▶ Recorded information:
%%

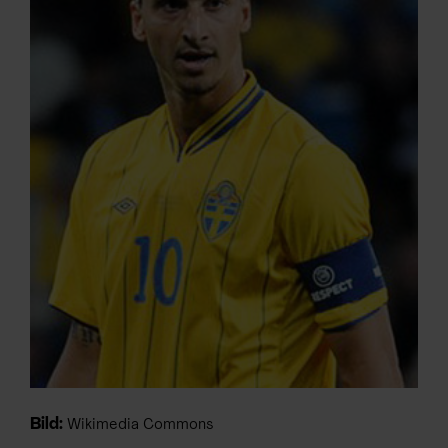
ARKIV & E-TIDNING
LYSSNA/PODD
EVENEMANG & RESOR
SHOP
KONTAKTA F&F
SKRIV I F&F
PRENUMERERA PÅ F&F
ANNONSERA I F&F
Bild:
Wikimedia Commons
OM F&F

%%

▶ Instructions for the task: Everything in the records above except the pictures is to be reproduced word for word.

▶ Answer to the exercise:
ARKIV & E-TIDNING
LYSSNA/PODD
EVENEMANG & RESOR
SHOP
KONTAKTA F&F
SKRIV I F&F
PRENUMERERA PÅ F&F
ANNONSERA I F&F
Bild:
Wikimedia Commons
OM F&F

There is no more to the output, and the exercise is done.